Gasoline Prices Have Probably Peaked For Now

Following Russia’s invasion of Ukraine and the subsequent sanctions on Russian oil, the price of crude oil rapidly climbed above $120 a barrel. Gasoline prices — which had already been climbing since bottoming out in April 2020 — rapidly followed.

For the week ending March 14, 2022, the Energy Information Administration (EIA) reported a weekly retail average gasoline prices across all grades of $4.41 a gallon. That was the highest weekly average ever reported by the EIA (but it isn’t adjusted for inflation). Previously the highest weekly average reported took place in July 2008, when crude oil prices reached nearly $150 a barrel.

However, since reaching $4.41/gal, the national average dropped to about $4.20/gal as oil prices pulled back to ~$100/bbl. Barring a new geopolitical event that impacts the oil markets, it seems likely that the price of gasoline will remain below that March peak for now. 

That doesn’t mean we will see significant relief any time soon. Refiners are currently switching over to the more expensive summer blends. These blends are mandated to have lower vapor pressure to help minimize smog formation in the summer. But, they are more expensive to produce, and the supply of ingredients to produce summer gasoline is less than for winter gasoline.
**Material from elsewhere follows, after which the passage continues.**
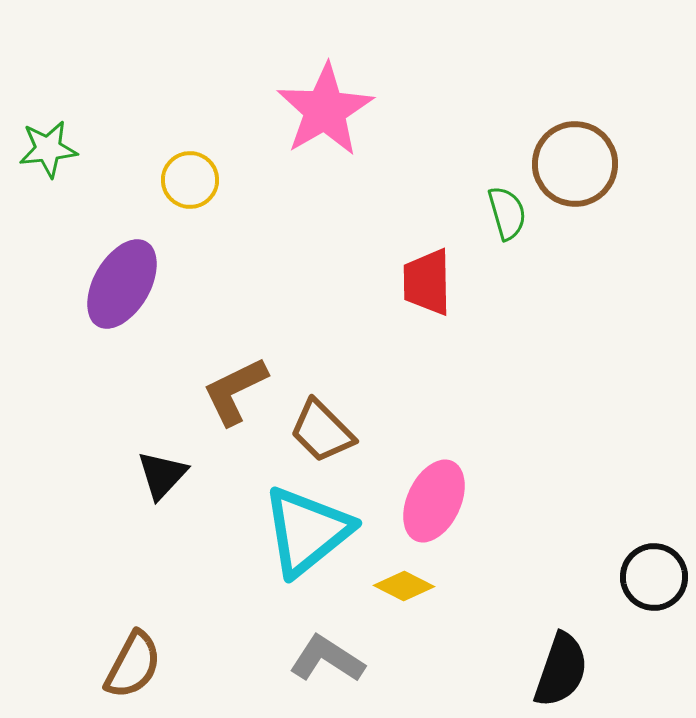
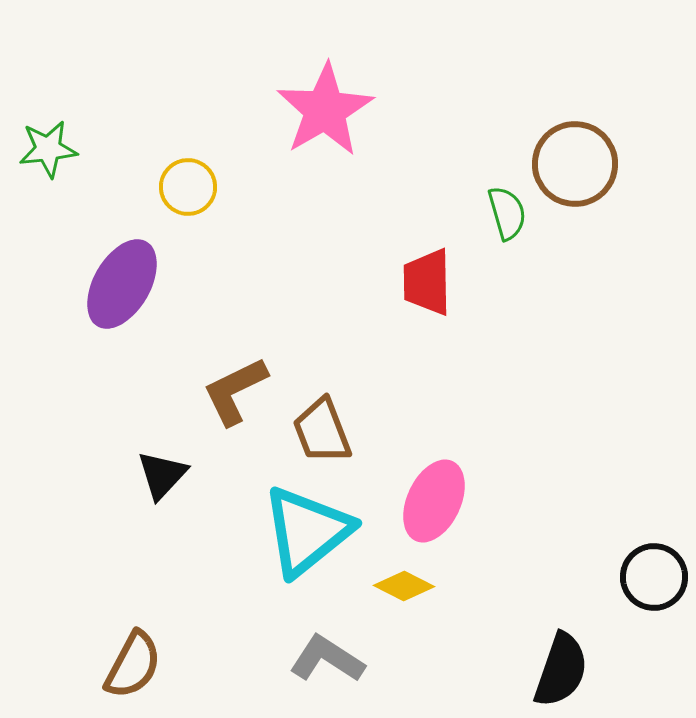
yellow circle: moved 2 px left, 7 px down
brown trapezoid: rotated 24 degrees clockwise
This all coincides with peak driving season. That’s why we rarely see significant drops in the price of gasoline in the summer. The only thing I can imagine that could make this happen is if Russia withdraws from Ukraine in the near future and some of the sanctions on Russian oil are dropped.

In the slightly longer term, however, the situation looks a lot better. U.S. oil production continues to climb. This past week U.S. oil production reached 11.6 million BPD, up 1 million BPD from a year ago and up 600,000 BPD since January. If we can maintain that pace for another year, the U.S. will be back at record levels of oil production.

The number of rigs drilling for oil reached 552 this past week (source), which is up 210 rigs from a year ago. That represents a year-over-year increase of 61%, and is the highest level of drilling since the Covid-19 pandemic took hold in the U.S.

Taken altogether, these signs point to the likelihood of much lower gasoline prices later this year. But you are probably going to have wait until after summer.